━━━ Source information ━━━
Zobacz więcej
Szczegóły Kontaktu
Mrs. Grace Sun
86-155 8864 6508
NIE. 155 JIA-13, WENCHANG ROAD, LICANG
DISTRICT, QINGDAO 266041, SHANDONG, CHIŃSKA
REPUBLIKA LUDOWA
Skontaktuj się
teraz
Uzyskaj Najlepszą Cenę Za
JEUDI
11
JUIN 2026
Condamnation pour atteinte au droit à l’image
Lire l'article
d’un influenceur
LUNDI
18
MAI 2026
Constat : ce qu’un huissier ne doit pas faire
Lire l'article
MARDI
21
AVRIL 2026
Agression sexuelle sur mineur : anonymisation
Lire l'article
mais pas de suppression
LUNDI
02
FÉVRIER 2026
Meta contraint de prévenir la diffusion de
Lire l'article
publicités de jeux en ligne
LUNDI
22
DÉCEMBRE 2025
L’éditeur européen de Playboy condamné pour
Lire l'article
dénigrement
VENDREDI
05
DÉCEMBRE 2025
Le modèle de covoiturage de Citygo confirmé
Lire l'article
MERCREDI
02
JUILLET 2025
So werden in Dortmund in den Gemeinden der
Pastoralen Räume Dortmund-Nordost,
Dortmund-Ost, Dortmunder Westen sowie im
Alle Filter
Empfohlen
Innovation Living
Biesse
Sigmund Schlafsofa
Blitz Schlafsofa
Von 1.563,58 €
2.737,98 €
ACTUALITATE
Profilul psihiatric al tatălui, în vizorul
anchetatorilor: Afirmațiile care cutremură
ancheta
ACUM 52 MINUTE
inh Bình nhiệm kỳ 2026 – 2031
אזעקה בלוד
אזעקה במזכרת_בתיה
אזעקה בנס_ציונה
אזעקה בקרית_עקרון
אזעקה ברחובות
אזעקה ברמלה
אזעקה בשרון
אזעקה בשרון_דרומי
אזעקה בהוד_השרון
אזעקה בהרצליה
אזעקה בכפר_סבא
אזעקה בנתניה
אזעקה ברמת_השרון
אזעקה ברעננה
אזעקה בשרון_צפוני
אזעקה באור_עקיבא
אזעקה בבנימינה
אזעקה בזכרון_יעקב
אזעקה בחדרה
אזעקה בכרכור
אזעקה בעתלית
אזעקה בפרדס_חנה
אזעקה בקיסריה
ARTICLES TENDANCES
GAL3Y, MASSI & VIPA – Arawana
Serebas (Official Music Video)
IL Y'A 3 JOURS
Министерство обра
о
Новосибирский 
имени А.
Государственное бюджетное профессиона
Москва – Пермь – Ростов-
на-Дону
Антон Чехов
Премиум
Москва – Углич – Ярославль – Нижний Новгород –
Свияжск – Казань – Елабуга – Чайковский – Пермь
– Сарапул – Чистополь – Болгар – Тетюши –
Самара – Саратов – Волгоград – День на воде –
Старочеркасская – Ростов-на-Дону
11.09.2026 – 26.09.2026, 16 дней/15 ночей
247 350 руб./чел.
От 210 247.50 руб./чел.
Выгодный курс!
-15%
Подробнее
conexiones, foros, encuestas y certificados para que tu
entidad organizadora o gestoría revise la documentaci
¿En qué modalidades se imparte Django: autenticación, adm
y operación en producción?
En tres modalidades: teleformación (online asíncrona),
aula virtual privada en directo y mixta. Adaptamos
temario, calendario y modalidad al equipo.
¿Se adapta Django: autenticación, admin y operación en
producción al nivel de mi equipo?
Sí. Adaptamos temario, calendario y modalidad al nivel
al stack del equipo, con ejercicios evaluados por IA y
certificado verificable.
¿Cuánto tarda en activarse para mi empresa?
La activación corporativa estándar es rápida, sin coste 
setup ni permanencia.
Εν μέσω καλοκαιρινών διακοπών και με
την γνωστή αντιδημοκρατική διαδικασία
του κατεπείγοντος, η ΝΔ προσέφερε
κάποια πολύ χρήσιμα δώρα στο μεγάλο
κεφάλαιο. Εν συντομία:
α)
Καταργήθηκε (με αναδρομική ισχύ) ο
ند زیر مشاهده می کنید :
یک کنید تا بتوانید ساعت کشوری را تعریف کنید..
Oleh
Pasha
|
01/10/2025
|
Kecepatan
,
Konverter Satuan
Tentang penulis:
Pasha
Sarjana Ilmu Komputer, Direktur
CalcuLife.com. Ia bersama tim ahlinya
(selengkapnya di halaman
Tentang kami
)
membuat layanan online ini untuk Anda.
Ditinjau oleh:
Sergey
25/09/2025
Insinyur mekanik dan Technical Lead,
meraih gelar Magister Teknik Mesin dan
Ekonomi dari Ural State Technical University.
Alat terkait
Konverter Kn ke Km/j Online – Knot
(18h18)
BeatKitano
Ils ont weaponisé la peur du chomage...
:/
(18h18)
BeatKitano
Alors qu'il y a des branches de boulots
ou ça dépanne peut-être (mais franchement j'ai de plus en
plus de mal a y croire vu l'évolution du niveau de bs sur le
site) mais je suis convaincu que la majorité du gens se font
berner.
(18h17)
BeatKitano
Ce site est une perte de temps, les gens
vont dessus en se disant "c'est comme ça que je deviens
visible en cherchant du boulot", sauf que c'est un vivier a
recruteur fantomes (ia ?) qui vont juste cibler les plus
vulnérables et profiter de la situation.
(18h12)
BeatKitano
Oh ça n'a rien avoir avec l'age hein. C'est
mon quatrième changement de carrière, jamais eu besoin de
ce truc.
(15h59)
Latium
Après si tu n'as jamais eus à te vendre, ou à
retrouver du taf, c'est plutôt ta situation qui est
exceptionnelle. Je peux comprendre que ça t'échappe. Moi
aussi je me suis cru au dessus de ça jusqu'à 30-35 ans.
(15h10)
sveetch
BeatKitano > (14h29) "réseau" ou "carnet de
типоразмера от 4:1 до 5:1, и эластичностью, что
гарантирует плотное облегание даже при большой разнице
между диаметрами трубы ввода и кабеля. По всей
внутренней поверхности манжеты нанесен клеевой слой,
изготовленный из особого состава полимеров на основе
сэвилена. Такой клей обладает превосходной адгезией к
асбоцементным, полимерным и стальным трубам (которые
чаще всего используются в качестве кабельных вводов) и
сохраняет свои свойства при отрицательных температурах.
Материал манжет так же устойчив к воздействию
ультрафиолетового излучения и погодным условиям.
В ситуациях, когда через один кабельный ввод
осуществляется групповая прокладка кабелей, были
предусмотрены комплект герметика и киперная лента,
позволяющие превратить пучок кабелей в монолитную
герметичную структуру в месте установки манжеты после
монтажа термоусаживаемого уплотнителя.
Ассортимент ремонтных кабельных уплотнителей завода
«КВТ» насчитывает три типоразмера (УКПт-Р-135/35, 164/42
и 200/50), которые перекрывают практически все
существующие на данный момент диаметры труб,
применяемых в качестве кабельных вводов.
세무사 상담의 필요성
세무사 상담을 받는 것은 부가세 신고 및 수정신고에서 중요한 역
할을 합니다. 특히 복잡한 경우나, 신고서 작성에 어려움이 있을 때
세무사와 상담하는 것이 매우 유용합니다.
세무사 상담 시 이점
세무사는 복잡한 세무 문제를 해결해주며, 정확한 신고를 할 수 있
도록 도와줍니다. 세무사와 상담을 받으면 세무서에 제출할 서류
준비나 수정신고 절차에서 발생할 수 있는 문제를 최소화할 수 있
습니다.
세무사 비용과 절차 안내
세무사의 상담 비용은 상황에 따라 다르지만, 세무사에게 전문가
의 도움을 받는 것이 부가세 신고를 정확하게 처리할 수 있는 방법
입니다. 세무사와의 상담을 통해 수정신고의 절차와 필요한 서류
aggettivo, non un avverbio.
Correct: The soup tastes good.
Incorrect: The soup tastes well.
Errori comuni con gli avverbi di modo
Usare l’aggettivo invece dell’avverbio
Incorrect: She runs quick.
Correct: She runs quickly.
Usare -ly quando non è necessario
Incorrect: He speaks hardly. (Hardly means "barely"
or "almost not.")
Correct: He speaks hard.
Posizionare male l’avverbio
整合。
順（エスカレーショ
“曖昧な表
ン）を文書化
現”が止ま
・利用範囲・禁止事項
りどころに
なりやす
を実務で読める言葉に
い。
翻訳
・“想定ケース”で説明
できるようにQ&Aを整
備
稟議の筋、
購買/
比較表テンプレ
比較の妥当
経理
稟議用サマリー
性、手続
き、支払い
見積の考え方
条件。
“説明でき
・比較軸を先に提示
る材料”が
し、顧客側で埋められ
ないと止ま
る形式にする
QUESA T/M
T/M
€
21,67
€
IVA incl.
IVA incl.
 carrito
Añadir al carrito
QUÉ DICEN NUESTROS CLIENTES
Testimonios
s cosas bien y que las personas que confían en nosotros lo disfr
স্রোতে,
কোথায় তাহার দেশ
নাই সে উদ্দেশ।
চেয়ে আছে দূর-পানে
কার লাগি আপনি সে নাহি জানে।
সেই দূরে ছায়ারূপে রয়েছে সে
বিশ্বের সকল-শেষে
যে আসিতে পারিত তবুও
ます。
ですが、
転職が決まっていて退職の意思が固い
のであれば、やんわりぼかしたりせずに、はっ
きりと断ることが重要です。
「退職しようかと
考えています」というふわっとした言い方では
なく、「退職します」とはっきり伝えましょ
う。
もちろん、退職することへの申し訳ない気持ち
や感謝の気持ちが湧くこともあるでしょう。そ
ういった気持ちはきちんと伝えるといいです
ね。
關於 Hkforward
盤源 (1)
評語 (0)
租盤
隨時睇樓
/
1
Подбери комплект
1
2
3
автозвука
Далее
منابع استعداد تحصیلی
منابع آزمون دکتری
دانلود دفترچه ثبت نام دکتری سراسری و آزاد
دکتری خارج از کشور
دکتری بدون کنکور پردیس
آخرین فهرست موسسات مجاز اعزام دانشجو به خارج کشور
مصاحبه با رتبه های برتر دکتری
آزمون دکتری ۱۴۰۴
━━━
Work order: Only the number is needed here: how many lines of the listing include "soup"?

Answer section: 2